• What you need to do:
Retype the records below word for word and omit any image.

** Opening Data block **

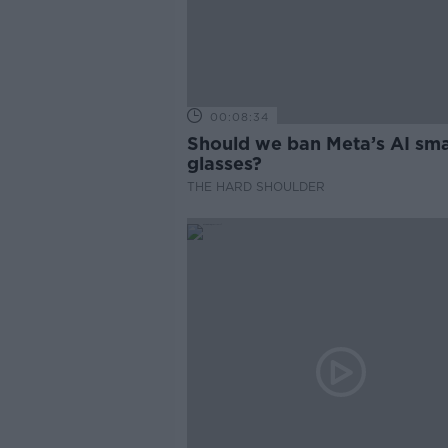
00:08:34
Should we ban Meta’s AI sma
glasses?
THE HARD SHOULDER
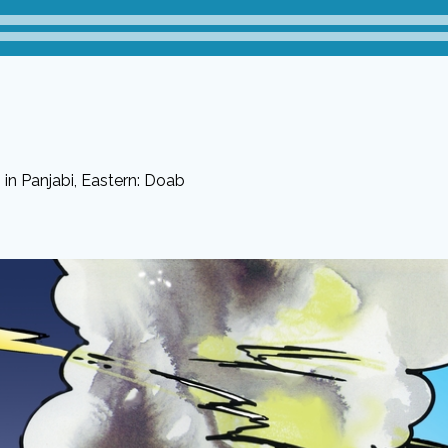
in Panjabi, Eastern: Doab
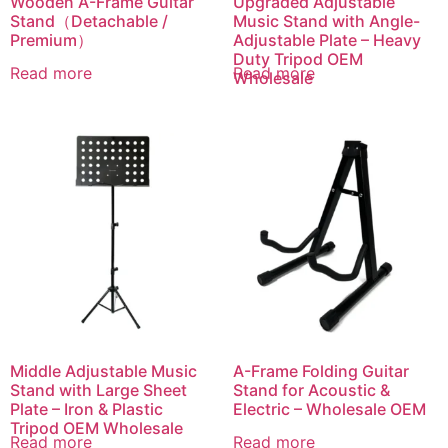
Wooden A-Frame Guitar
Upgraded Adjustable
Stand（Detachable /
Music Stand with Angle-
Premium）
Adjustable Plate – Heavy
Duty Tripod OEM
Read more
Read more
Wholesale
Middle Adjustable Music
A-Frame Folding Guitar
Stand with Large Sheet
Stand for Acoustic &
Plate – Iron & Plastic
Electric – Wholesale OEM
Tripod OEM Wholesale
Read more
Read more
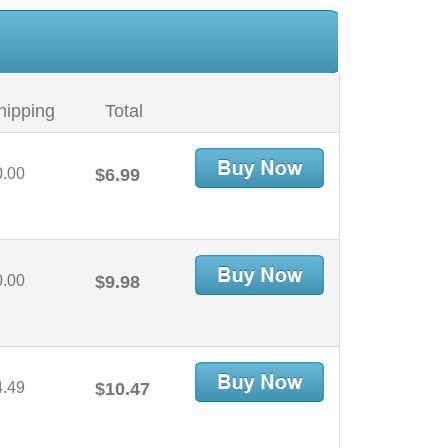
hipping
Total
0.00
$6.99
0.00
$9.98
4.49
$10.47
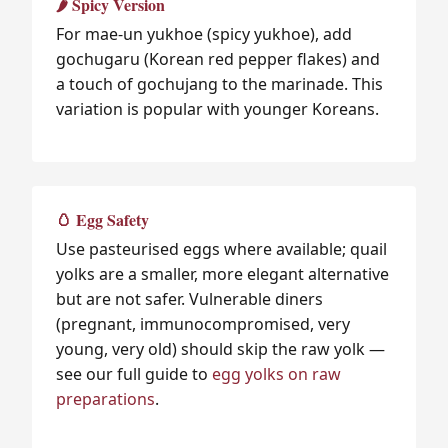
🌶️ Spicy Version
For mae-un yukhoe (spicy yukhoe), add
gochugaru (Korean red pepper flakes) and
a touch of gochujang to the marinade. This
variation is popular with younger Koreans.
🥚 Egg Safety
Use pasteurised eggs where available; quail
yolks are a smaller, more elegant alternative
but are not safer. Vulnerable diners
(pregnant, immunocompromised, very
young, very old) should skip the raw yolk —
see our full guide to
egg yolks on raw
preparations
.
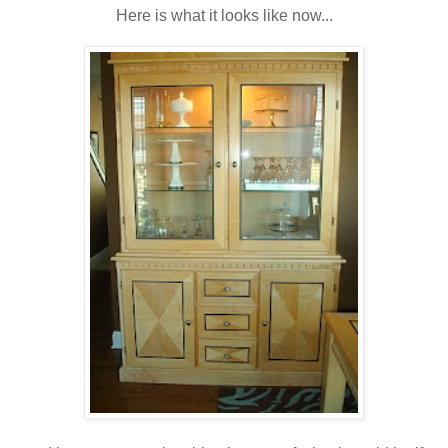
Here is what it looks like now...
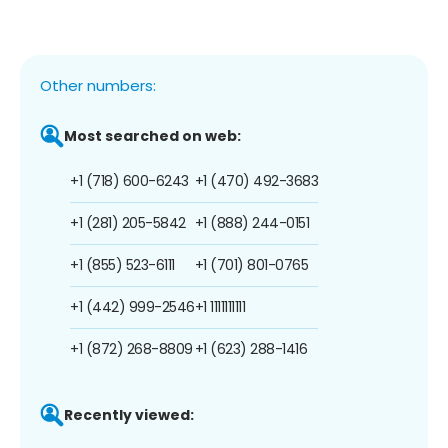
Other numbers:
Most searched on web:
+1 (718) 600-6243
+1 (470) 492-3683
+1 (281) 205-5842
+1 (888) 244-0151
+1 (855) 523-6111
+1 (701) 801-0765
+1 (442) 999-2546
+1 1111111111
+1 (872) 268-8809
+1 (623) 288-1416
Recently viewed:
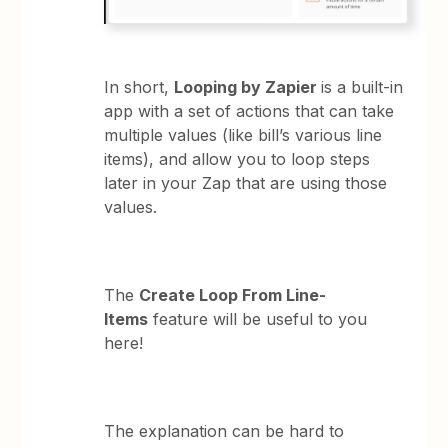
In short,
Looping by Zapier
is a built-in
app with a set of actions that can take
multiple values (like bill’s various line
items), and allow you to loop steps
later in your Zap that are using those
values.
The
Create Loop From Line-
Items
feature will be useful to you
here!
The explanation can be hard to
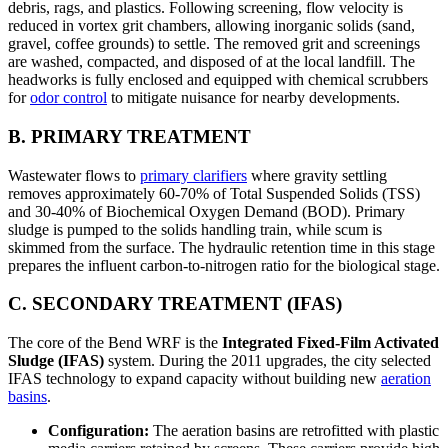
debris, rags, and plastics. Following screening, flow velocity is
reduced in vortex grit chambers, allowing inorganic solids (sand,
gravel, coffee grounds) to settle. The removed grit and screenings
are washed, compacted, and disposed of at the local landfill. The
headworks is fully enclosed and equipped with chemical scrubbers
for
odor control
to mitigate nuisance for nearby developments.
B. PRIMARY TREATMENT
Wastewater flows to
primary clarifiers
where gravity settling
removes approximately 60-70% of Total Suspended Solids (TSS)
and 30-40% of Biochemical Oxygen Demand (BOD). Primary
sludge is pumped to the solids handling train, while scum is
skimmed from the surface. The hydraulic retention time in this stage
prepares the influent carbon-to-nitrogen ratio for the biological stage.
C. SECONDARY TREATMENT (IFAS)
The core of the Bend WRF is the
Integrated Fixed-Film Activated
Sludge (IFAS)
system. During the 2011 upgrades, the city selected
IFAS technology to expand capacity without building new
aeration
basins
.
Configuration:
The aeration basins are retrofitted with plastic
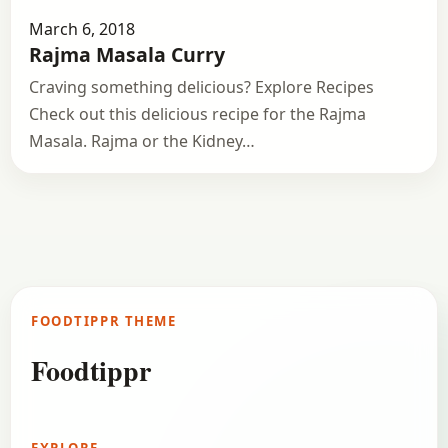
March 6, 2018
Rajma Masala Curry
Craving something delicious? Explore Recipes
Check out this delicious recipe for the Rajma
Masala. Rajma or the Kidney…
FOODTIPPR THEME
Foodtippr
EXPLORE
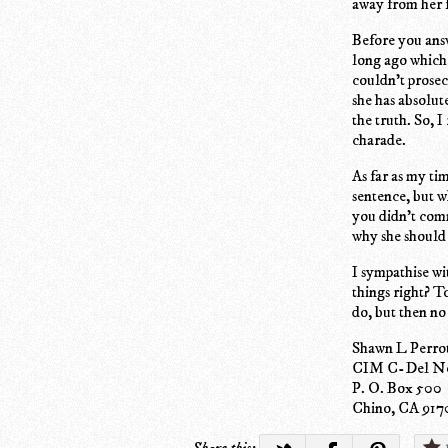
away from her 
Before you answ
long ago which 
couldn't prosec
she has absolut
the truth. So, I
charade.
As far as my ti
sentence, but w
you didn't comm
why she should
I sympathise wi
things right? T
do, but then no
Shawn L Perr
CIM C-Del No
P. O. Box 500
Chino, CA 917
Share this:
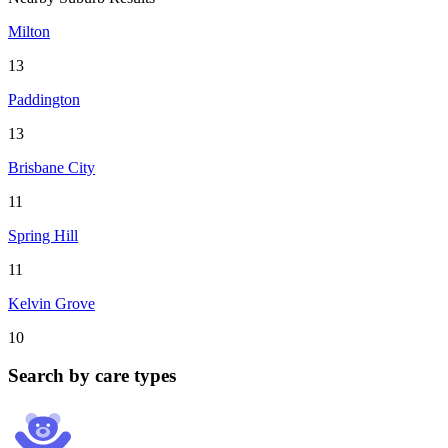
Milton
13
Paddington
13
Brisbane City
11
Spring Hill
11
Kelvin Grove
10
Search by care types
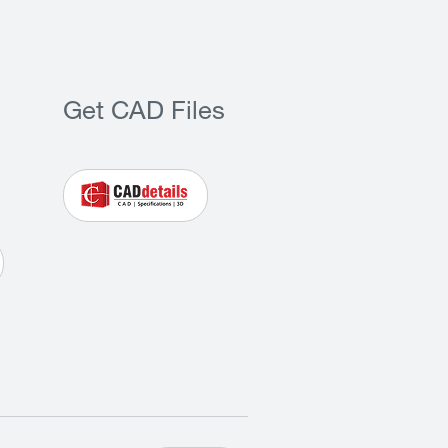
Get CAD Files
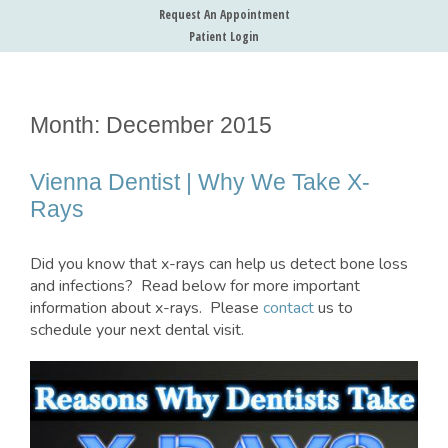
Request An Appointment
Patient Login
Month:
December 2015
Vienna Dentist | Why We Take X-
Rays
Did you know that x-rays can help us detect bone loss
and infections? Read below for more important
information about x-rays. Please
contact
us to
schedule your next dental visit.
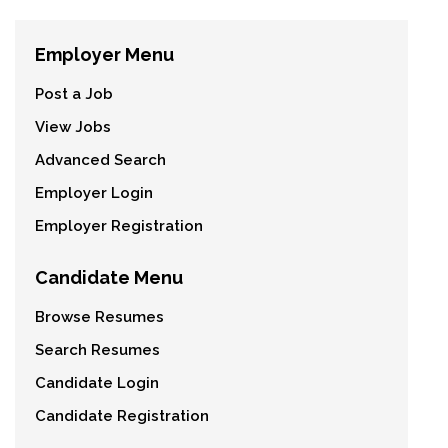
Employer Menu
Post a Job
View Jobs
Advanced Search
Employer Login
Employer Registration
Candidate Menu
Browse Resumes
Search Resumes
Candidate Login
Candidate Registration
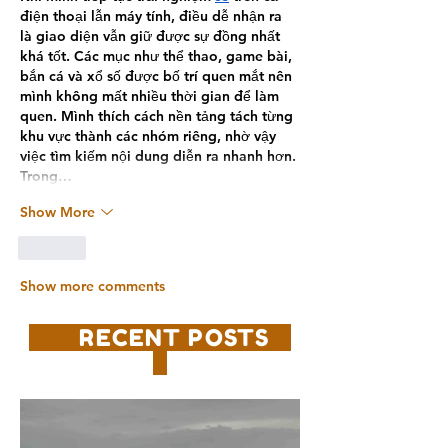
điện thoại lẫn máy tính, điều dễ nhận ra 
là giao diện vẫn giữ được sự đồng nhất 
khá tốt. Các mục như thể thao, game bài, 
bắn cá và xổ số được bố trí quen mắt nên 
mình không mất nhiều thời gian để làm 
quen. Mình thích cách nền tảng tách từng 
khu vực thành các nhóm riêng, nhờ vậy 
việc tìm kiếm nội dung diễn ra nhanh hơn. 
Trong…
Show More
Like
Show more comments
RECENT POSTS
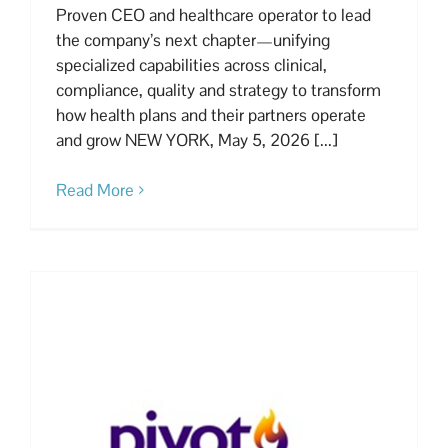
Proven CEO and healthcare operator to lead
the company’s next chapter—unifying
specialized capabilities across clinical,
compliance, quality and strategy to transform
how health plans and their partners operate
and grow NEW YORK, May 5, 2026 [...]
Read More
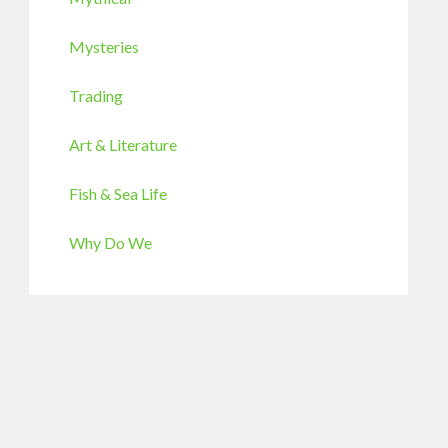
Mysteries
Trading
Art & Literature
Fish & Sea Life
Why Do We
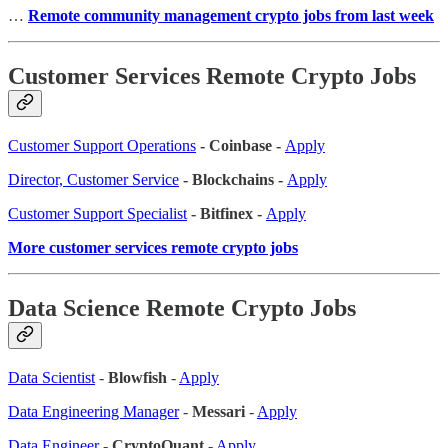
…
Remote community management crypto jobs from last week
Customer Services Remote Crypto Jobs
Customer Support Operations
- Coinbase -
Apply
Director, Customer Service
- Blockchains -
Apply
Customer Support Specialist
- Bitfinex -
Apply
More customer services remote crypto jobs
Data Science Remote Crypto Jobs
Data Scientist
-
Blowfish
-
Apply
Data Engineering Manager
-
Messari
-
Apply
Data Engineer
-
CryptoQuant
-
Apply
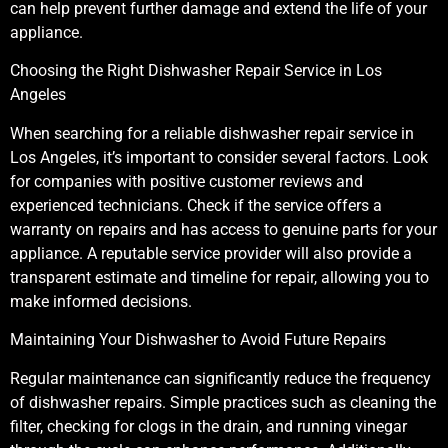
can help prevent further damage and extend the life of your
appliance.
Choosing the Right Dishwasher Repair Service in Los
Angeles
When searching for a reliable dishwasher repair service in
Los Angeles, it’s important to consider several factors. Look
for companies with positive customer reviews and
experienced technicians. Check if the service offers a
warranty on repairs and has access to genuine parts for your
appliance. A reputable service provider will also provide a
transparent estimate and timeline for repair, allowing you to
make informed decisions.
Maintaining Your Dishwasher to Avoid Future Repairs
Regular maintenance can significantly reduce the frequency
of dishwasher repairs. Simple practices such as cleaning the
filter, checking for clogs in the drain, and running vinegar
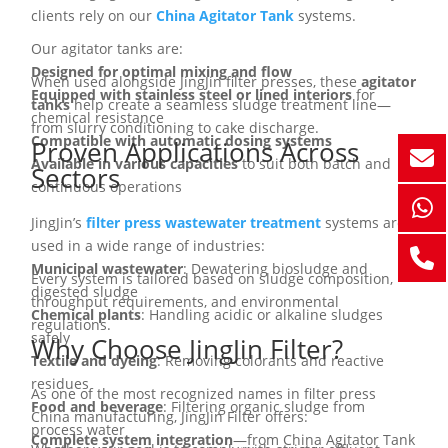
clients rely on our
China Agitator Tank
systems.
Our agitator tanks are:
Designed for optimal mixing and flow
When used alongside JingJin filter presses, these
agitator
Equipped with stainless steel or lined interiors
for
tanks
help create a seamless sludge treatment line—
chemical resistance
from slurry conditioning to cake discharge.
Compatible with automatic dosing systems
Proven Applications Across
Available in various capacities
to suit both batch and
Sectors
continuous operations
JingJin’s
filter press wastewater treatment
systems are
used in a wide range of industries:
Municipal wastewater
: Dewatering biosludge and
Every system is tailored based on sludge composition,
digested sludge
throughput requirements, and environmental
Chemical plants
: Handling acidic or alkaline sludges
regulations.
safely
Why Choose JingJin Filter?
Textile and dyeing
: Removing colorants and reactive
residues
As one of the most recognized names in filter press
Food and beverage
: Filtering organic sludge from
China manufacturing, JingJin Filter offers:
process water
Complete system integration
—from China Agitator Tank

** Closing Data block **

• Expected output:
00:08:34
Should we ban Meta’s AI sma
glasses?
THE HARD SHOULDER
in Panjabi, Eastern: Doab
Wooden A-Frame Guitar
Upgraded Adjustable
Stand（Detachable /
Music Stand with Angle-
Premium）
Adjustable Plate – Heavy
Duty Tripod OEM
Read more
Read more
Wholesale
Middle Adjustable Music
A-Frame Folding Guitar
Stand with Large Sheet
Stand for Acoustic &
Plate – Iron & Plastic
Electric – Wholesale OEM
Tripod OEM Wholesale
Read more
Read more
hipping
Total
0.00
$6.99
0.00
$9.98
4.49
$10.47
🌶️ Spicy Version
For mae-un yukhoe (spicy yukhoe), add
gochugaru (Korean red pepper flakes) and
a touch of gochujang to the marinade. This
variation is popular with younger Koreans.
🥚 Egg Safety
Use pasteurised eggs where available; quail
yolks are a smaller, more elegant alternative
but are not safer. Vulnerable diners
(pregnant, immunocompromised, very
young, very old) should skip the raw yolk —
see our full guide to
egg yolks on raw
preparations
.
Here is what it looks like now...
Other numbers:
Most searched on web:
+1 (718) 600-6243
+1 (470) 492-3683
+1 (281) 205-5842
+1 (888) 244-0151
+1 (855) 523-6111
+1 (701) 801-0765
+1 (442) 999-2546
+1 1111111111
+1 (872) 268-8809
+1 (623) 288-1416
Recently viewed:
In short,
Looping by Zapier
is a built-in
app with a set of actions that can take
multiple values (like bill’s various line
items), and allow you to loop steps
later in your Zap that are using those
values.
The
Create Loop From Line-
Items
feature will be useful to you
here!
The explanation can be hard to
debris, rags, and plastics. Following screening, flow velocity is
reduced in vortex grit chambers, allowing inorganic solids (sand,
gravel, coffee grounds) to settle. The removed grit and screenings
are washed, compacted, and disposed of at the local landfill. The
headworks is fully enclosed and equipped with chemical scrubbers
for
odor control
to mitigate nuisance for nearby developments.
B. PRIMARY TREATMENT
Wastewater flows to
primary clarifiers
where gravity settling
removes approximately 60-70% of Total Suspended Solids (TSS)
and 30-40% of Biochemical Oxygen Demand (BOD). Primary
sludge is pumped to the solids handling train, while scum is
skimmed from the surface. The hydraulic retention time in this stage
prepares the influent carbon-to-nitrogen ratio for the biological stage.
C. SECONDARY TREATMENT (IFAS)
The core of the Bend WRF is the
Integrated Fixed-Film Activated
Sludge (IFAS)
system. During the 2011 upgrades, the city selected
IFAS technology to expand capacity without building new
aeration
basins
.
Configuration:
The aeration basins are retrofitted with plastic
March 6, 2018
Rajma Masala Curry
Craving something delicious? Explore Recipes
Check out this delicious recipe for the Rajma
Masala. Rajma or the Kidney…
FOODTIPPR THEME
Foodtippr
EXPLORE
away from her 
Before you answ
long ago which 
couldn't prosec
she has absolut
the truth. So, I
charade.
As far as my ti
sentence, but w
you didn't comm
why she should
I sympathise wi
things right? T
do, but then no
Shawn L Perr
CIM C-Del No
P. O. Box 500
Chino, CA 917
Share this:
Milton
13
Paddington
13
Brisbane City
11
Spring Hill
11
Kelvin Grove
10
Search by care types
Get CAD Files
Request An Appointment
Patient Login
Month:
December 2015
Vienna Dentist | Why We Take X-
Rays
Did you know that x-rays can help us detect bone loss
and infections? Read below for more important
information about x-rays. Please
contact
us to
schedule your next dental visit.
Employer Menu
Post a Job
View Jobs
Advanced Search
Employer Login
Employer Registration
Candidate Menu
Browse Resumes
Search Resumes
Candidate Login
Candidate Registration
điện thoại lẫn máy tính, điều dễ nhận ra 
là giao diện vẫn giữ được sự đồng nhất 
khá tốt. Các mục như thể thao, game bài, 
bắn cá và xổ số được bố trí quen mắt nên 
mình không mất nhiều thời gian để làm 
quen. Mình thích cách nền tảng tách từng 
khu vực thành các nhóm riêng, nhờ vậy 
việc tìm kiếm nội dung diễn ra nhanh hơn. 
Trong…
Show More
Like
Show more comments
RECENT POSTS
Proven CEO and healthcare operator to lead
the company’s next chapter—unifying
specialized capabilities across clinical,
compliance, quality and strategy to transform
how health plans and their partners operate
and grow NEW YORK, May 5, 2026 [...]
Read More
Mysteries
Trading
Art & Literature
Fish & Sea Life
Why Do We
…
Remote community management crypto jobs from last week
Customer Services Remote Crypto Jobs
Customer Support Operations
- Coinbase -
Apply
Director, Customer Service
- Blockchains -
Apply
Customer Support Specialist
- Bitfinex -
Apply
More customer services remote crypto jobs
Data Science Remote Crypto Jobs
Data Scientist
-
Blowfish
-
Apply
Data Engineering Manager
-
Messari
-
Apply
Data Engineer
-
CryptoQuant
-
Apply
can help prevent further damage and extend the life of your
appliance.
Choosing the Right Dishwasher Repair Service in Los
Angeles
When searching for a reliable dishwasher repair service in
Los Angeles, it’s important to consider several factors. Look
for companies with positive customer reviews and
experienced technicians. Check if the service offers a
warranty on repairs and has access to genuine parts for your
appliance. A reputable service provider will also provide a
transparent estimate and timeline for repair, allowing you to
make informed decisions.
Maintaining Your Dishwasher to Avoid Future Repairs
Regular maintenance can significantly reduce the frequency
of dishwasher repairs. Simple practices such as cleaning the
filter, checking for clogs in the drain, and running vinegar
clients rely on our
China Agitator Tank
systems.
Our agitator tanks are:
Designed for optimal mixing and flow
When used alongside JingJin filter presses, these
agitator
Equipped with stainless steel or lined interiors
for
tanks
help create a seamless sludge treatment line—
chemical resistance
from slurry conditioning to cake discharge.
Compatible with automatic dosing systems
Proven Applications Across
Available in various capacities
to suit both batch and
Sectors
continuous operations
JingJin’s
filter press wastewater treatment
systems are
used in a wide range of industries:
Municipal wastewater
: Dewatering biosludge and
Every system is tailored based on sludge composition,
digested sludge
throughput requirements, and environmental
Chemical plants
: Handling acidic or alkaline sludges
regulations.
safely
Why Choose JingJin Filter?
Textile and dyeing
: Removing colorants and reactive
residues
As one of the most recognized names in filter press
Food and beverage
: Filtering organic sludge from
China manufacturing, JingJin Filter offers:
process water
Complete system integration
—from China Agitator Tank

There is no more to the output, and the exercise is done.